Павлуха жевал и рассказывал:
— Живём мы в Трещаковском районе. Отсюдова километров сто, а может, и поболе. Я-то полдороги на машине ехал. Если б ногами, я бы тебе точно сказал. Колхоз рыбой занимается: промышляет селёдку, треску, кету, зубатку, палтуса. Едал палтуса? Ровно колбаса, правда? Матерь моя в колхозе состоит. Сети починяет, поплавки ладит. Раньше, когда у нас рыбозавода не было, она засольщицей работала. Сейчас — по мелочи. На промысел в колхозе, известно, мужики ходят — дело мужчинское. На сейнерах[1], на карбасах[2]. А женщины, те, известно, в дому. Иногда кое-что помогают, когда рыба большая идёт. А у нашей матери нас трое. Нас одеть нужно… — Павлуха проглотил кусок колбасы и прибавил со вздохом: — А мы, младшему седьмой пошёл, мы, понимаешь, поесть очень способные. Известно, как сядем за стол, крошки после нас не найдёшь.

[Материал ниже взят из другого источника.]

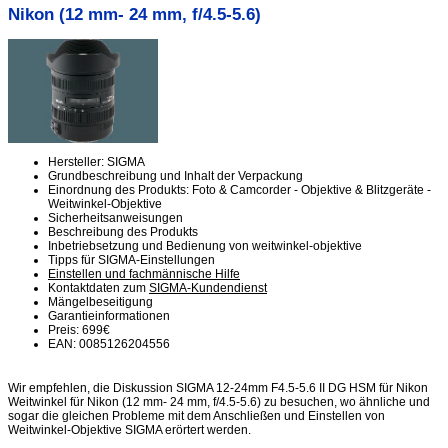
Nikon (12 mm- 24 mm, f/4.5-5.6)
Hersteller: SIGMA
Grundbeschreibung und Inhalt der Verpackung
Einordnung des Produkts: Foto & Camcorder - Objektive & Blitzgeräte -
Weitwinkel-Objektive
Sicherheitsanweisungen
Beschreibung des Produkts
Inbetriebsetzung und Bedienung von weitwinkel-objektive
Tipps für SIGMA-Einstellungen
Einstellen und fachmännische Hilfe
Kontaktdaten zum
SIGMA-Kundendienst
Mängelbeseitigung
Garantieinformationen
Preis: 699€
EAN: 0085126204556
Wir empfehlen, die Diskussion SIGMA 12-24mm F4.5-5.6 II DG HSM für Nikon
Weitwinkel für Nikon (12 mm- 24 mm, f/4.5-5.6) zu besuchen, wo ähnliche und
sogar die gleichen Probleme mit dem Anschließen und Einstellen von
Weitwinkel-Objektive SIGMA erörtert werden.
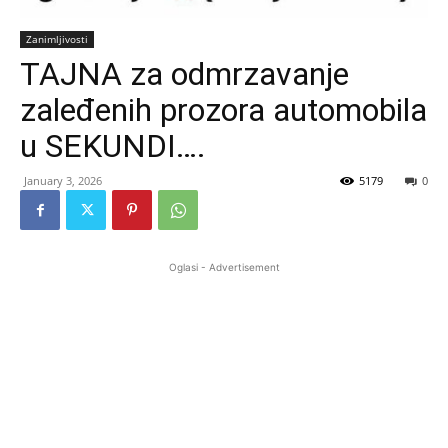
Zanimljivosti
TAJNA za odmrzavanje
zaleđenih prozora automobila
u SEKUNDI….
January 3, 2026
5179
0
Oglasi - Advertisement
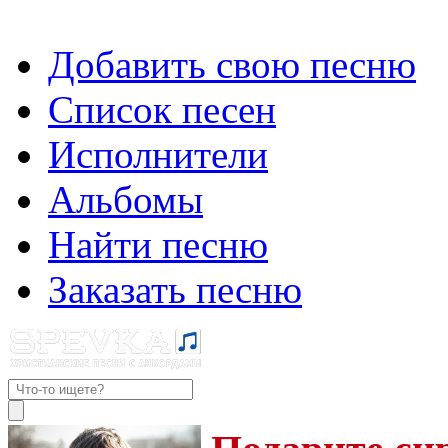
Добавить свою песню
Список песен
Исполнители
Альбомы
Найти песню
Заказать песню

У нас в дому даже мухи не водятся. Говорят, у нас аппетит от климата. Воздух тут редкий. Не замечал?
Павлуха взял другой бутерброд. Говорить он стал медленнее, часто останавливался, наверно, подошёл к самому главному.
— Сейчас у матери от ревматизма руки больные. Перевёл её председатель на техническую должность — правление убирать, пакеты разносить. Матерь-то ночью плакала. В старухи, говорит, меня зачислили… Я тогда пошёл к председателю, потребовал: «Ставь меня в бригаду на промысел. Я член колхоза или не член колхоза?!» Он говорит: «Павлуха, нету такого закона, чтобы тебя на промысел посылать. Годов тебе мало. Это, говорит, не картошку копать. В судовую роль, мол, тебя не запишут».

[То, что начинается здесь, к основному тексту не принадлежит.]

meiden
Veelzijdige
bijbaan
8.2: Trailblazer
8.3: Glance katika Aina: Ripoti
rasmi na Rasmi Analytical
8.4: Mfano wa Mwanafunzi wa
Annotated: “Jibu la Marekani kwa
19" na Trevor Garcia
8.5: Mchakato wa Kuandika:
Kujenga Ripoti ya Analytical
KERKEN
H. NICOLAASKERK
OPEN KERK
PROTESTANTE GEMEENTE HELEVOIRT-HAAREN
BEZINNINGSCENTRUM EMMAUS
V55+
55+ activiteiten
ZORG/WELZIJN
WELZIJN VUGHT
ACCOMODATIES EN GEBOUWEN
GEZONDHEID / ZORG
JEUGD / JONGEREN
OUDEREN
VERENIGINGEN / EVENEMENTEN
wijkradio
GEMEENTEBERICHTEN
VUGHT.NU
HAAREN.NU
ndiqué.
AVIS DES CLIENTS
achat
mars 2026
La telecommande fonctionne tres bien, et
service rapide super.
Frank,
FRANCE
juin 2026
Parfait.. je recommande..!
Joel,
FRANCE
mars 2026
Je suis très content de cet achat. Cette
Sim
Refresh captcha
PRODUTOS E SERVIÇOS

Я осердился, закричал: «Зачисляй, козлиная борода, а то матерь моя совсем заболеет!..» Известно, турнул меня из конторы… Потом сам к нам домой пришёл. Он, председатель, ещё с материным отцом рыбачил. Раскричался: «Ты, говорит, ещё икра несолёная, салага косопузая. Матерь мы по путёвке в санаторию послать можем. А насчёт промысла у тебя, говорит, ещё сопли жидкие…»
Роман слушал Павлуху, хмурил лоб и подёргивал тяжёлым плечом, потом спохватился, сделал Павлухе ещё бутербродов.
— Рубай, рубай. Не торопись только.
Павлуха позабыл приличие, забрал бутерброд в кулак и впился в него зубами.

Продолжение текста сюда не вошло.